We were also forced, civility or no, to suggest that JPM’s relationship with Syracuse University is corrupting our young people, and that the most generous interpretation of Dimon’s own tenure is that he is so profoundly incompetent as an executive that “Jamie Didn’t Know.” We also noted that Jamie did know that the London Whale scheme had cost his bank billions, even as he told investors on a phone call that it was just a “tempest in a teapot.”

If that’s not prima facie evidence of criminal stock fraud, conducted by The Man himself, it’s hard to know what is.

JPMorgan Chase was deeply involved in the Facebook IPO fiasco, which reeks of ethical lapses (and possibly worse). According to a whistleblower, it also had evidence regarding Bernie Madoff’s shenanigans, but kept on serving as his bank. Three years ago we ran the numbers and found that JPM had 44 percent of the derivatives market. Today’s it’s undoubtedly more.

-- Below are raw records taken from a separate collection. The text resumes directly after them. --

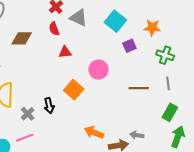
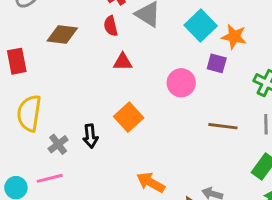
orange star: (152, 28) -> (234, 37), moved
purple square: (129, 46) -> (217, 63), turned 32
pink circle: (98, 70) -> (181, 83), moved

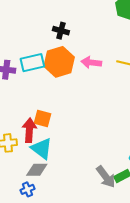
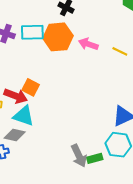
red arrow: (29, 130) -> (16, 96), turned 95
cyan triangle: (42, 149) -> (24, 116), turned -30

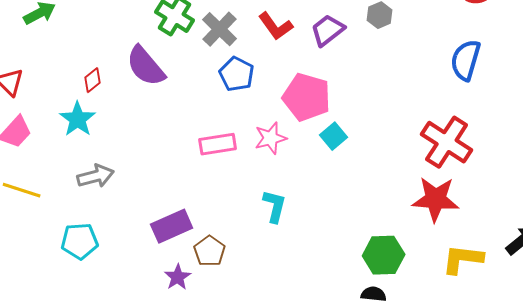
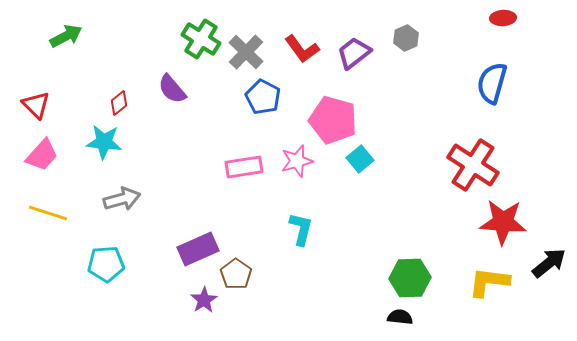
purple semicircle: (146, 66) -> (172, 89), size x0.7
cyan star: (78, 119) -> (104, 142), turned -30
red star: (436, 199) -> (503, 222), moved

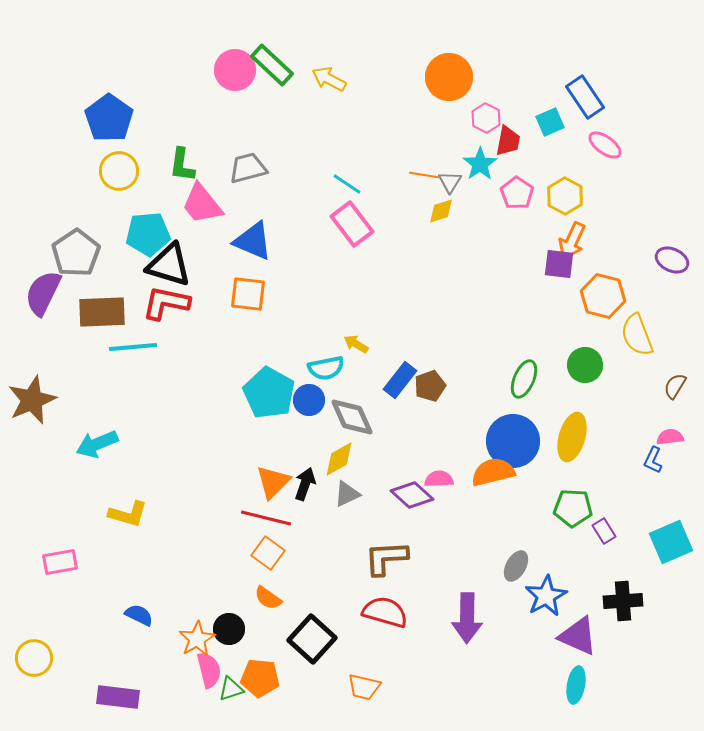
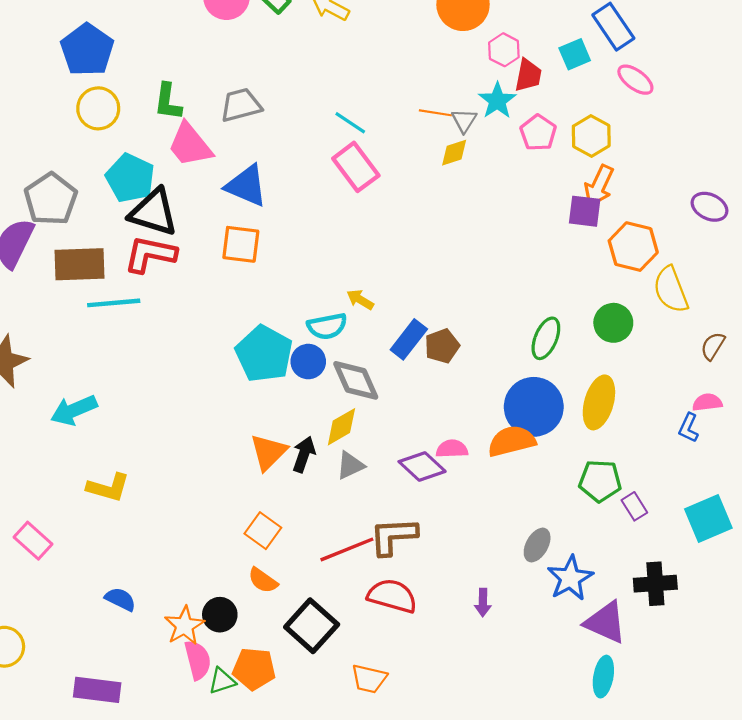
cyan pentagon: (148, 234) -> (130, 178), turned 30
red line: (266, 518) -> (347, 549), moved, turned -36
pink rectangle: (60, 562) -> (33, 541), turned 52
purple arrow: (467, 618) -> (483, 602), size x0.5

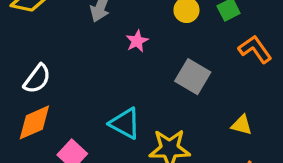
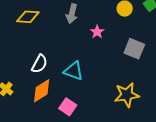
cyan triangle: (125, 123) -> (74, 71), moved

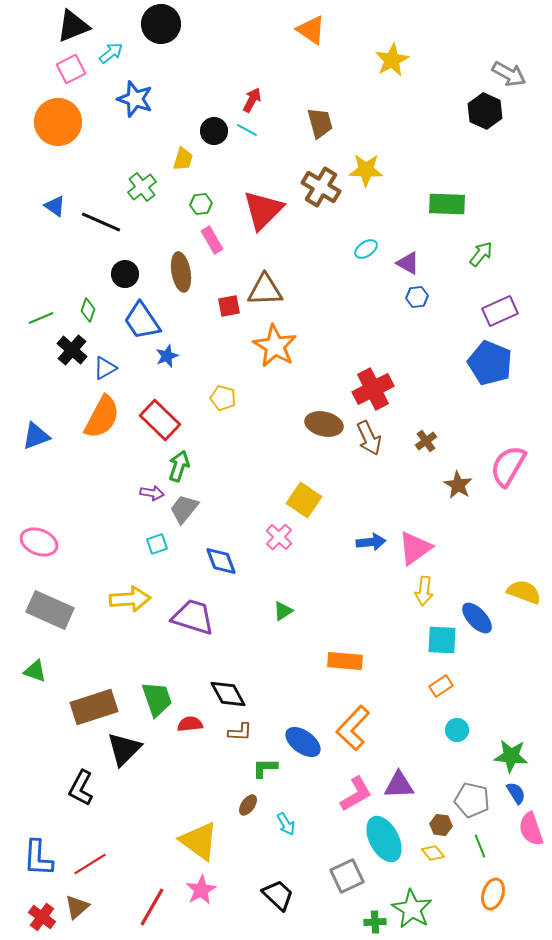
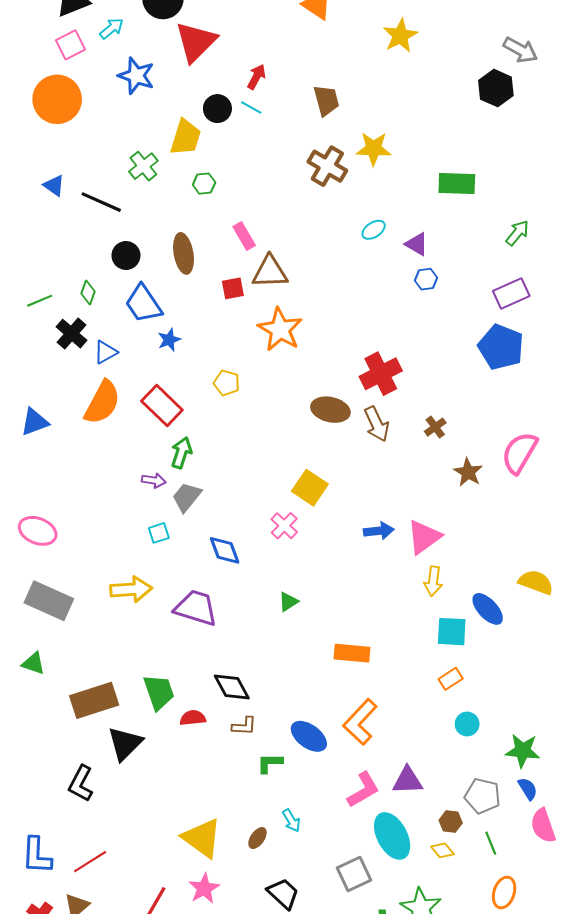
yellow trapezoid: (183, 159) -> (186, 137), size x1.5
red triangle: (263, 210) -> (196, 42), moved
pink rectangle: (212, 240) -> (244, 236), moved
green arrow: (481, 254) -> (517, 233), moved
brown ellipse: (248, 805) -> (257, 838), moved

Turns out we didn’t know the half of it.

“F—Da Police Regulators”

We noted that Dimon showed up at Davos a few weeks back wearing FBI cufflinks, which seemed like his way of saying he had Federal investigators in his pocket. That was not an unreasonable assumption for Dimon to make, given that the FBI works for Attorney General Holder and that Holder’s past and future career includes doing a lot of work for the likes of Jamie Dimon.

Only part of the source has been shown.